As credibility shocks accumulate, asset value declines and debates over real assets tend to increase, even if the dollar prevails in reserves and payments.
The third set is the reserve drift and gold bid. COFER data shows a slow decline from 57.08% in Q2 2025 to 56.92% in Q3 2025, supporting the idea that de-dollarization is gradual. The central bank’s purchase of 863 tonnes of gold in 2025 confirms that public diversification continues, even in the absence of a bankruptcy.
The fourth set is stablecoin flows and paper money demand. If stablecoin growth continues to support demand for short-term government bonds, short-term funding activity could soften even as long-term debt trends worsen.
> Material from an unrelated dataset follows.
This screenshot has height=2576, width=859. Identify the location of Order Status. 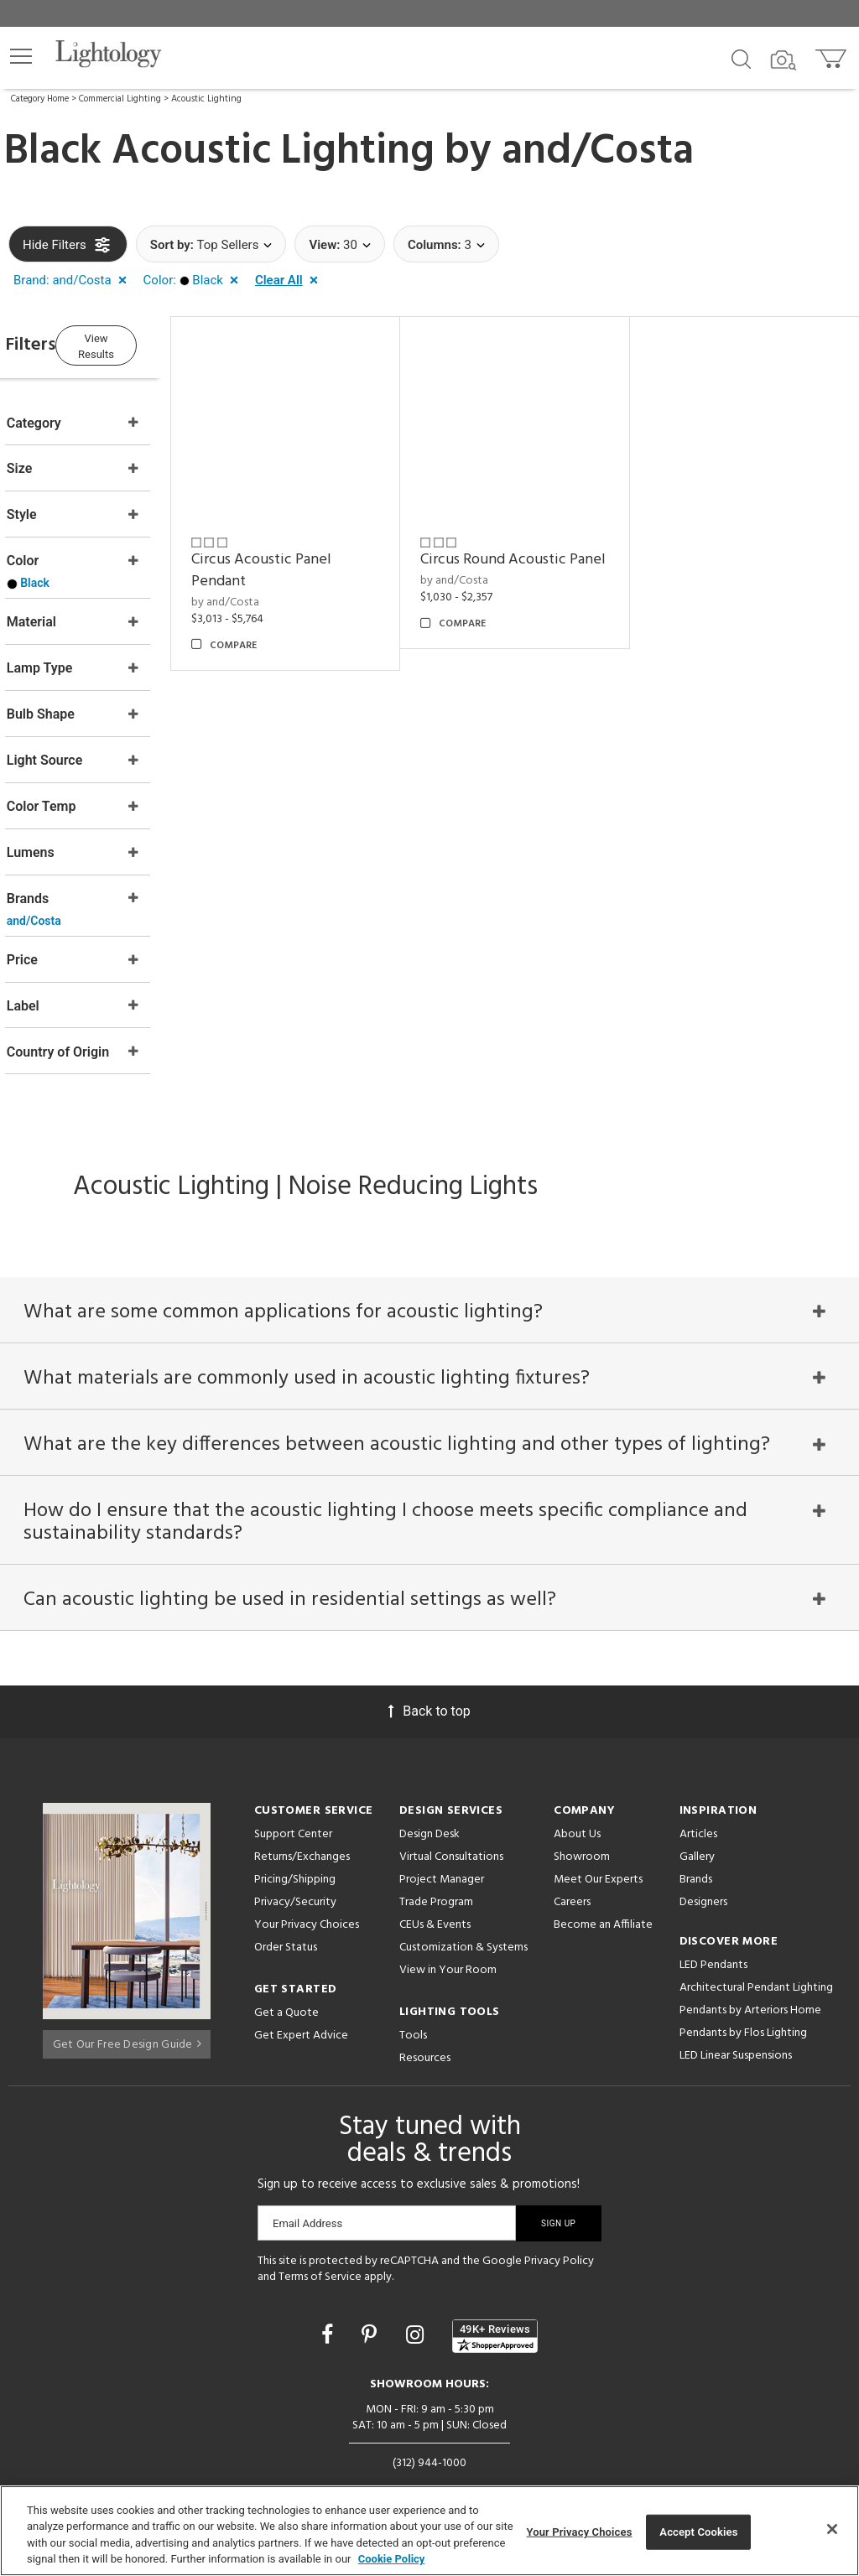 (285, 1906).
While this can buy time for the system, it also places a heavier burden of reliability and duration risk on the long end.
Taken together, this setup helps explain why Bitcoin continues to appear in macro-hedging strategies. We don’t need a dollar collapse. There is no need to suddenly change the reserve system.
It requires something more nuanced and easier for markets to trade, an increased suspicion of the future rules of money, combined with enough liquidity to keep hedging trades alive.